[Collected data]
<<<<
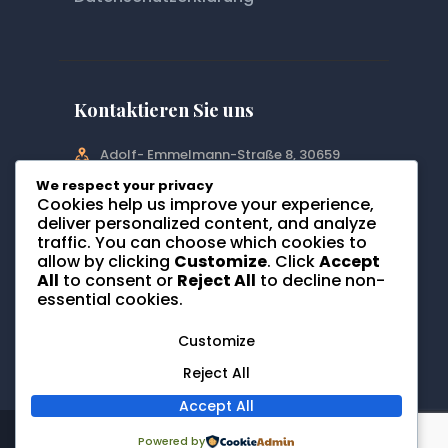
Kontaktieren Sie uns
Adolf- Emmelmann-Straße 8, 30659
Hannover
We respect your privacy
Cookies help us improve your experience,
info@orthopaedie-hannover-
deliver personalized content, and analyze
bothfeld.de
traffic. You can choose which cookies to
allow by clicking
Customize
. Click
Accept
0511-64615530
All
to consent or
Reject All
to decline non-
essential cookies.
Customize
Reject All
Accept All
Website created with love by
Website
Powered by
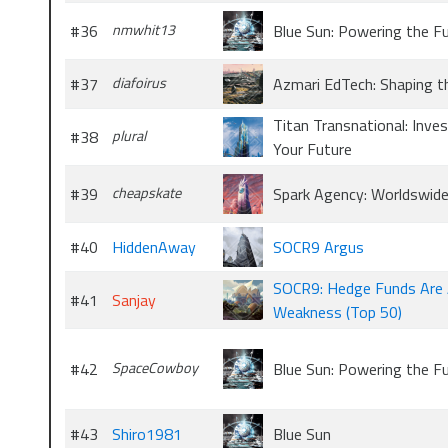
#36
nmwhit13
Blue Sun: Powering the F
#37
diafoirus
Azmari EdTech: Shaping t
Titan Transnational: Inves
#38
plural
Your Future
#39
cheapskate
Spark Agency: Worldswid
#40
HiddenAway
SOCR9 Argus
SOCR9: Hedge Funds Are 
#41
Sanjay
Weakness (Top 50)
#42
SpaceCowboy
Blue Sun: Powering the F
#43
Shiro1981
Blue Sun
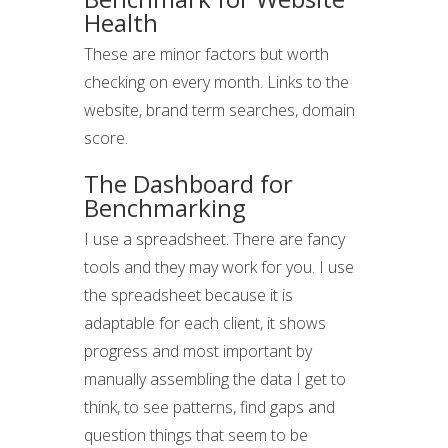
Health
These are minor factors but worth
checking on every month. Links to the
website, brand term searches, domain
score.
The Dashboard for
Benchmarking
I use a spreadsheet. There are fancy
tools and they may work for you. I use
the spreadsheet because it is
adaptable for each client, it shows
progress and most important by
manually assembling the data I get to
think, to see patterns, find gaps and
question things that seem to be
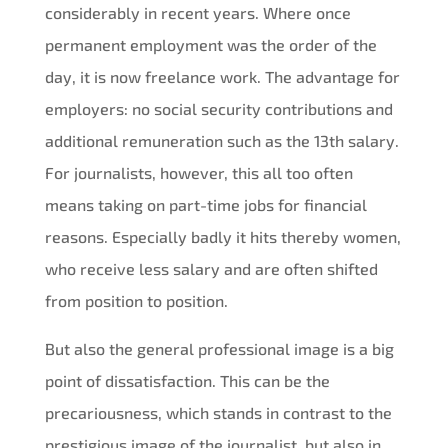
considerably in recent years. Where once
permanent employment was the order of the
day, it is now freelance work. The advantage for
employers: no social security contributions and
additional remuneration such as the 13th salary.
For journalists, however, this all too often
means taking on part-time jobs for financial
reasons. Especially badly it hits thereby women,
who receive less salary and are often shifted
from position to position.
But also the general professional image is a big
point of dissatisfaction. This can be the
precariousness, which stands in contrast to the
prestigious image of the journalist, but also in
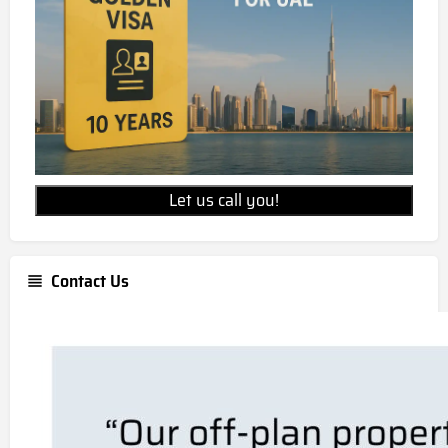
Let us call you!
Contact Us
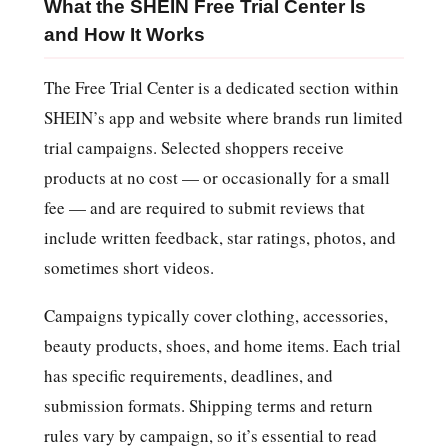
What the SHEIN Free Trial Center Is
and How It Works
The Free Trial Center is a dedicated section within
SHEIN’s app and website where brands run limited
trial campaigns. Selected shoppers receive
products at no cost — or occasionally for a small
fee — and are required to submit reviews that
include written feedback, star ratings, photos, and
sometimes short videos.
Campaigns typically cover clothing, accessories,
beauty products, shoes, and home items. Each trial
has specific requirements, deadlines, and
submission formats. Shipping terms and return
rules vary by campaign, so it’s essential to read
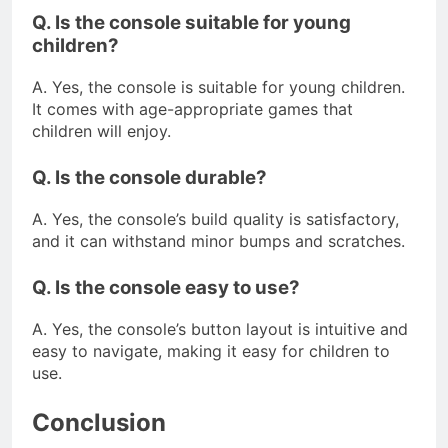
Q. Is the console suitable for young
children?
A. Yes, the console is suitable for young children.
It comes with age-appropriate games that
children will enjoy.
Q. Is the console durable?
A. Yes, the console’s build quality is satisfactory,
and it can withstand minor bumps and scratches.
Q. Is the console easy to use?
A. Yes, the console’s button layout is intuitive and
easy to navigate, making it easy for children to
use.
Conclusion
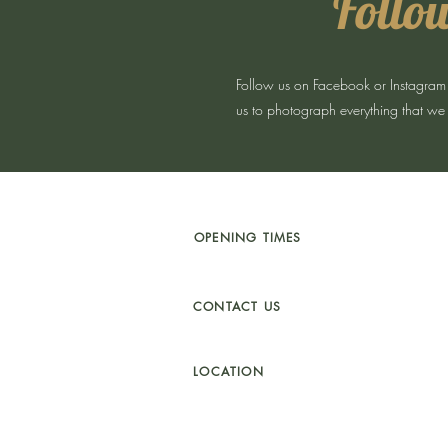
Follow
Follow us on Facebook or Instagram for
us to photograph everything that we 
OPENING TIMES
TU
ES - SAT 10 - 5PM
SUNDAY 11 - 4PM
CONTACT US
01341 241 888
CAMBRIAN.CLEARANCE@GMAIL.COM
LOCATION
UNIT 4a
BYDWYNN,
LLANBEDR LL45 2LP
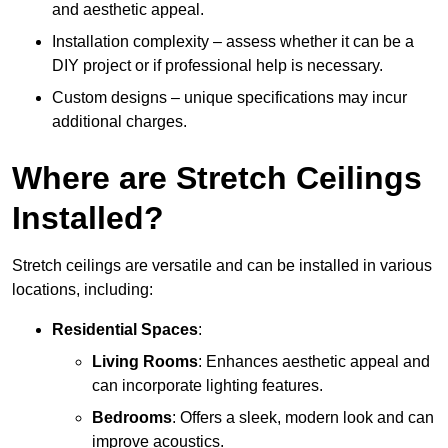
and aesthetic appeal.
Installation complexity – assess whether it can be a
DIY project or if professional help is necessary.
Custom designs – unique specifications may incur
additional charges.
Where are Stretch Ceilings
Installed?
Stretch ceilings are versatile and can be installed in various
locations, including:
Residential Spaces
:
Living Rooms
: Enhances aesthetic appeal and
can incorporate lighting features.
Bedrooms
: Offers a sleek, modern look and can
improve acoustics.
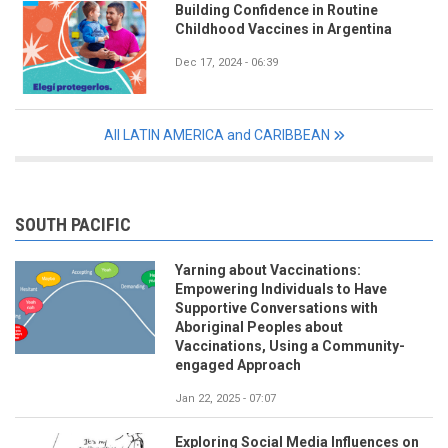
Building Confidence in Routine
Childhood Vaccines in Argentina
Dec 17, 2024 - 06:39
All LATIN AMERICA and CARIBBEAN
SOUTH PACIFIC
Yarning about Vaccinations:
Empowering Individuals to Have
Supportive Conversations with
Aboriginal Peoples about
Vaccinations, Using a Community-
engaged Approach
Jan 22, 2025 - 07:07
Exploring Social Media Influences on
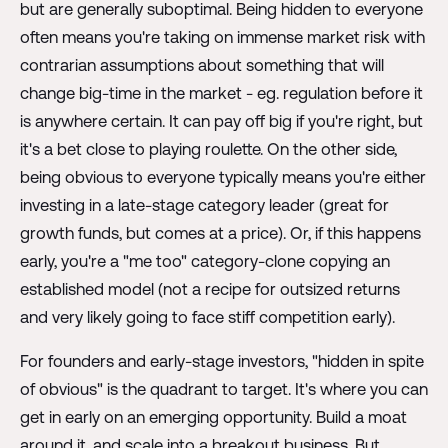
but are generally suboptimal. Being hidden to everyone
often means you're taking on immense market risk with
contrarian assumptions about something that will
change big-time in the market - eg. regulation before it
is anywhere certain. It can pay off big if you're right, but
it's a bet close to playing roulette. On the other side,
being obvious to everyone typically means you're either
investing in a late-stage category leader (great for
growth funds, but comes at a price). Or, if this happens
early, you're a "me too" category-clone copying an
established model (not a recipe for outsized returns
and very likely going to face stiff competition early).
For founders and early-stage investors, "hidden in spite
of obvious" is the quadrant to target. It's where you can
get in early on an emerging opportunity. Build a moat
around it, and scale into a breakout business. But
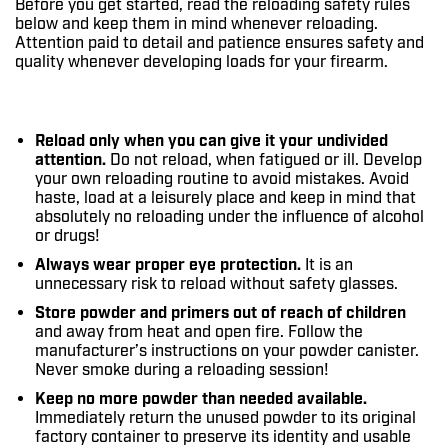
Before you get started, read the reloading safety rules
below and keep them in mind whenever reloading.
Attention paid to detail and patience ensures safety and
quality whenever developing loads for your firearm.
Reload only when you can give it your undivided
attention.
Do not reload, when fatigued or ill. Develop
your own reloading routine to avoid mistakes. Avoid
haste, load at a leisurely place and keep in mind that
absolutely no reloading under the influence of alcohol
or drugs!
Always wear proper eye protection.
It is an
unnecessary risk to reload without safety glasses.
Store powder and primers out of reach of children
and away from heat and open fire. Follow the
manufacturer’s instructions on your powder canister.
Never smoke during a reloading session!
Keep no more powder than needed available.
Immediately return the unused powder to its original
factory container to preserve its identity and usable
>>>>
TASK REQUIREMENTS - Could you restate each record word for word, keeping the pictures out?

ANSWER SPACE -
Kontaktieren Sie uns
Adolf- Emmelmann-Straße 8, 30659
Hannover
We respect your privacy
Cookies help us improve your experience,
info@orthopaedie-hannover-
deliver personalized content, and analyze
bothfeld.de
traffic. You can choose which cookies to
allow by clicking
Customize
. Click
Accept
0511-64615530
All
to consent or
Reject All
to decline non-
essential cookies.
Customize
Reject All
Accept All
Website created with love by
Website
Powered by
#36
nmwhit13
Blue Sun: Powering the F
#37
diafoirus
Azmari EdTech: Shaping t
Titan Transnational: Inves
#38
plural
Your Future
#39
cheapskate
Spark Agency: Worldswid
#40
HiddenAway
SOCR9 Argus
SOCR9: Hedge Funds Are 
#41
Sanjay
Weakness (Top 50)
#42
SpaceCowboy
Blue Sun: Powering the F
#43
Shiro1981
Blue Sun
Health
These are minor factors but worth
checking on every month. Links to the
website, brand term searches, domain
score.
The Dashboard for
Benchmarking
I use a spreadsheet. There are fancy
tools and they may work for you. I use
the spreadsheet because it is
adaptable for each client, it shows
progress and most important by
manually assembling the data I get to
think, to see patterns, find gaps and
question things that seem to be
considerably in recent years. Where once
permanent employment was the order of the
day, it is now freelance work. The advantage for
employers: no social security contributions and
additional remuneration such as the 13th salary.
For journalists, however, this all too often
means taking on part-time jobs for financial
reasons. Especially badly it hits thereby women,
who receive less salary and are often shifted
from position to position.
But also the general professional image is a big
point of dissatisfaction. This can be the
precariousness, which stands in contrast to the
prestigious image of the journalist, but also in
Let us call you!
Contact Us
What the SHEIN Free Trial Center Is
and How It Works
The Free Trial Center is a dedicated section within
SHEIN’s app and website where brands run limited
trial campaigns. Selected shoppers receive
products at no cost — or occasionally for a small
fee — and are required to submit reviews that
include written feedback, star ratings, photos, and
sometimes short videos.
Campaigns typically cover clothing, accessories,
beauty products, shoes, and home items. Each trial
has specific requirements, deadlines, and
submission formats. Shipping terms and return
rules vary by campaign, so it’s essential to read
Q. Is the console suitable for young
children?
A. Yes, the console is suitable for young children.
It comes with age-appropriate games that
children will enjoy.
Q. Is the console durable?
A. Yes, the console’s build quality is satisfactory,
and it can withstand minor bumps and scratches.
Q. Is the console easy to use?
A. Yes, the console’s button layout is intuitive and
easy to navigate, making it easy for children to
use.
Conclusion
Follow
Follow us on Facebook or Instagram for
us to photograph everything that we 
OPENING TIMES
TU
ES - SAT 10 - 5PM
SUNDAY 11 - 4PM
CONTACT US
01341 241 888
CAMBRIAN.CLEARANCE@GMAIL.COM
LOCATION
UNIT 4a
BYDWYNN,
LLANBEDR LL45 2LP
and aesthetic appeal.
Installation complexity – assess whether it can be a
DIY project or if professional help is necessary.
Custom designs – unique specifications may incur
additional charges.
Where are Stretch Ceilings
Installed?
Stretch ceilings are versatile and can be installed in various
locations, including:
Residential Spaces
:
Living Rooms
: Enhances aesthetic appeal and
can incorporate lighting features.
Bedrooms
: Offers a sleek, modern look and can
improve acoustics.
Building Confidence in Routine
Childhood Vaccines in Argentina
Dec 17, 2024 - 06:39
All LATIN AMERICA and CARIBBEAN
SOUTH PACIFIC
Yarning about Vaccinations:
Empowering Individuals to Have
Supportive Conversations with
Aboriginal Peoples about
Vaccinations, Using a Community-
engaged Approach
Jan 22, 2025 - 07:07
Exploring Social Media Influences on
but are generally suboptimal. Being hidden to everyone
often means you're taking on immense market risk with
contrarian assumptions about something that will
change big-time in the market - eg. regulation before it
is anywhere certain. It can pay off big if you're right, but
it's a bet close to playing roulette. On the other side,
being obvious to everyone typically means you're either
investing in a late-stage category leader (great for
growth funds, but comes at a price). Or, if this happens
early, you're a "me too" category-clone copying an
established model (not a recipe for outsized returns
and very likely going to face stiff competition early).
For founders and early-stage investors, "hidden in spite
of obvious" is the quadrant to target. It's where you can
get in early on an emerging opportunity. Build a moat
around it, and scale into a breakout business. But
Before you get started, read the reloading safety rules
below and keep them in mind whenever reloading.
Attention paid to detail and patience ensures safety and
quality whenever developing loads for your firearm.
Reload only when you can give it your undivided
attention.
Do not reload, when fatigued or ill. Develop
your own reloading routine to avoid mistakes. Avoid
haste, load at a leisurely place and keep in mind that
absolutely no reloading under the influence of alcohol
or drugs!
Always wear proper eye protection.
It is an
unnecessary risk to reload without safety glasses.
Store powder and primers out of reach of children
and away from heat and open fire. Follow the
manufacturer’s instructions on your powder canister.
Never smoke during a reloading session!
Keep no more powder than needed available.
Immediately return the unused powder to its original
factory container to preserve its identity and usable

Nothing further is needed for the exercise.